Find the binding energy per nucleon for ${}^{56}\text{Fe}$.

Answer to Problem 15P

The binding energy per nucleon for ${}^{56}\text{Fe}$ is $\text{8}\text{.79 MeV}$.

Explanation of Solution

Use the previous section equation.

Conclusion:

Substitute $56$ for $A$, $26$ for $Z$, $1.007 825 \text{u}$ for $M\left(\text{H}\right)$, $30$ for $N$, $1.008 665 \text{u}$ for $m_n$ and $55.934 942 \text{u}$ for $M\left(\text{X}\right)$ in equation I.

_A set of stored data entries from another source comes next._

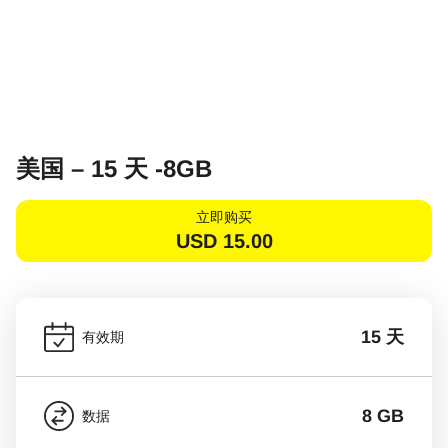
美国 – 15 天 -8GB
立即购买
USD
15.00
15 天
有效期
8 GB
数据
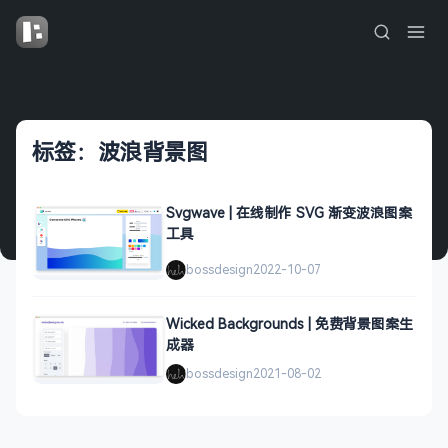
标签：波浪背景图
Svgwave | 在线制作 SVG 渐变波浪图案
工具
bossdesign
2022-10-07
Wicked Backgrounds | 免费背景图案生
成器
bossdesign
2021-08-02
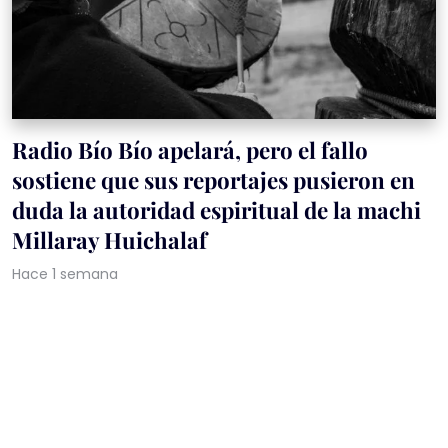
Radio Bío Bío apelará, pero el fallo
sostiene que sus reportajes pusieron en
duda la autoridad espiritual de la machi
Millaray Huichalaf
Hace 1 semana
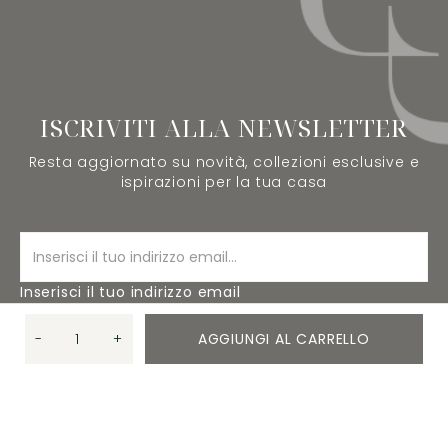
ISCRIVITI ALLA NEWSLETTER
Resta aggiornato su novità, collezioni esclusive e
ispirazioni per la tua casa
Inserisci il tuo indirizzo email
-
+
AGGIUNGI AL CARRELLO
ISCRIVITI
Quantità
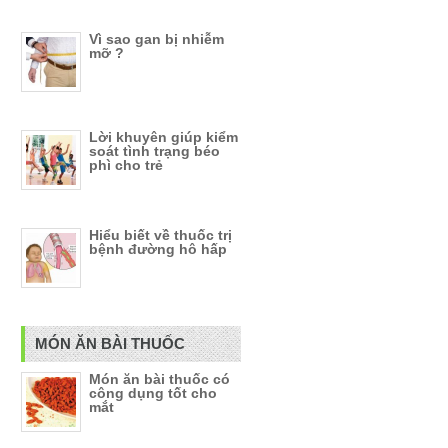
Vì sao gan bị nhiễm
mỡ ?
Lời khuyên giúp kiểm
soát tình trạng béo
phì cho trẻ
Hiểu biết về thuốc trị
bệnh đường hô hấp
MÓN ĂN BÀI THUỐC
Món ăn bài thuốc có
công dụng tốt cho
mắt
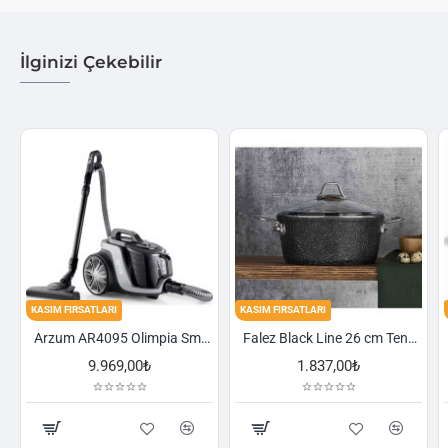
İlginizi Çekebilir
KASIM FIRSATLARI
KASIM FIRSATLARI
Arzum AR4095 Olimpia Smart Cyclone Filtreli Süpürge - Füme
Falez Black Line 26 cm Tencere
9.969,00₺
1.837,00₺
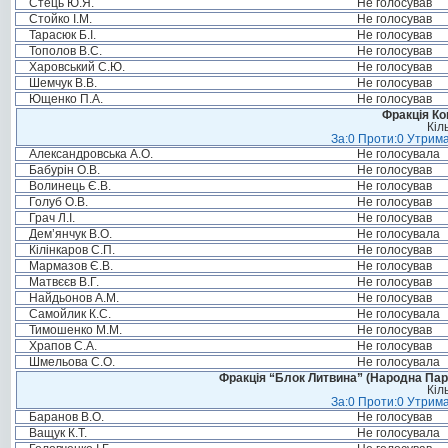
Стець Ю.Я.
Не голосував
Стойко І.М.
Не голосував
Тарасюк Б.І.
Не голосував
Тополов В.С.
Не голосував
Харовський С.Ю.
Не голосував
Шемчук В.В.
Не голосував
Ющенко П.А.
Не голосував
Фракція Ком
Кіл
За:0 Проти:0 Утрима
Александровська А.О.
Не голосувала
Бабурін О.В.
Не голосував
Волинець Є.В.
Не голосував
Голуб О.В.
Не голосував
Грач Л.І.
Не голосував
Дем’янчук В.О.
Не голосувала
Кілінкаров С.П.
Не голосував
Мармазов Є.В.
Не голосував
Матвєєв В.Г.
Не голосував
Найдьонов А.М.
Не голосував
Самойлик К.С.
Не голосувала
Тимошенко М.М.
Не голосував
Храпов С.А.
Не голосував
Шмельова С.О.
Не голосувала
Фракція “Блок Литвина” (Народна Парті
Кіл
За:0 Проти:0 Утрима
Баранов В.О.
Не голосував
Ващук К.Т.
Не голосувала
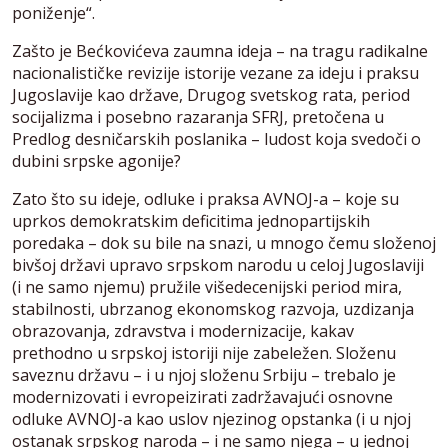
poniženje“.
Zašto je Bećkovićeva zaumna ideja – na tragu radikalne
nacionalističke revizije istorije vezane za ideju i praksu
Jugoslavije kao države, Drugog svetskog rata, period
socijalizma i posebno razaranja SFRJ, pretočena u
Predlog desničarskih poslanika – ludost koja svedoči o
dubini srpske agonije?
Zato što su ideje, odluke i praksa AVNOJ-a – koje su
uprkos demokratskim deficitima jednopartijskih
poredaka – dok su bile na snazi, u mnogo čemu složenoj
bivšoj državi upravo srpskom narodu u celoj Jugoslaviji
(i ne samo njemu) pružile višedecenijski period mira,
stabilnosti, ubrzanog ekonomskog razvoja, uzdizanja
obrazovanja, zdravstva i modernizacije, kakav
prethodno u srpskoj istoriji nije zabeležen. Složenu
saveznu državu – i u njoj složenu Srbiju – trebalo je
modernizovati i evropeizirati zadržavajući osnovne
odluke AVNOJ-a kao uslov njezinog opstanka (i u njoj
ostanak srpskog naroda – i ne samo njega – u jednoj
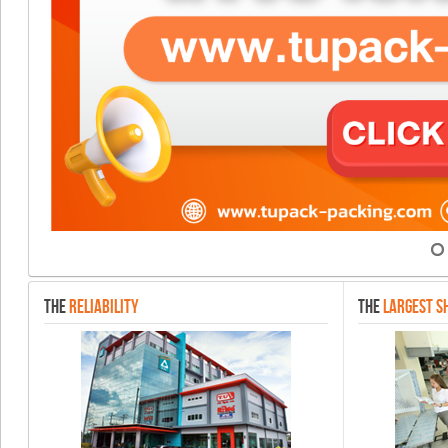
THE
RELIABILITY
THE
LARGEST S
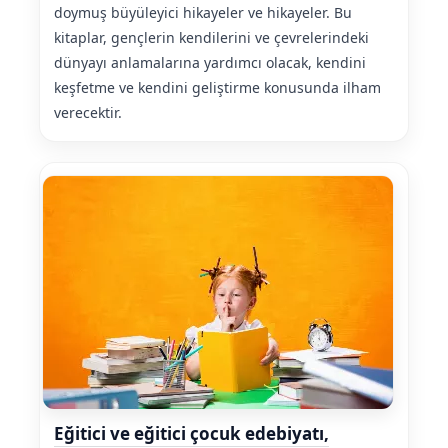
doymuş büyüleyici hikayeler ve hikayeler. Bu
kitaplar, gençlerin kendilerini ve çevrelerindeki
dünyayı anlamalarına yardımcı olacak, kendini
keşfetme ve kendini geliştirme konusunda ilham
verecektir.
Eğitici ve eğitici çocuk edebiyatı,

    $\begin{array}{c}\frac{E_b}{A}=\frac{\left[\left(26\right)\left(1.007 825 \text{u}\right)+\left(30\right)\left(1.008 665 \text{u}\right)-55.934 942 \text{u}\right]}{56}\left(\frac{931.5\text{ MeV}}{\text{u}}\right)\\ =8.79\text{ MeV}\end{array}$

Therefore, the binding energy per nucleon for ${}^{56}\text{Fe}$ is $\text{8}\text{.79 MeV}$.

(d)

To determine

Find the binding energy per nucleon for ${}^{238}\text{U}$.

Answer to Problem 15P

The binding energy per nucleon for ${}^{238}\text{U}$ is $\text{7}\text{.57 MeV}$.

Explanation of Solution

Use the previous section equation.

Conclusion:

Substitute $238$ for $A$, $92$ for $Z$, $1.007 825 \text{u}$ for $M\left(\text{H}\right)$, $146$ for $N$, $1.008 665 \text{u}$ for $m_n$ and $238.050 783\text{ u}$ for $M\left(\text{X}\right)$ in equation I.

    $\begin{array}{c}\frac{E_b}{A}=\frac{\left[\left(92\right)\left(1.007 825 \text{u}\right)+\left(146\right)\left(1.008 665 \text{u}\right)-238.050 783\text{ u}\right]}{238}\left(\frac{931.5\text{ MeV}}{\text{u}}\right)\\ =7.57\text{ MeV}\end{array}$

Therefore, the binding energy per nucleon for ${}^{238}\text{U}$ is $\text{7}\text{.57 MeV}$.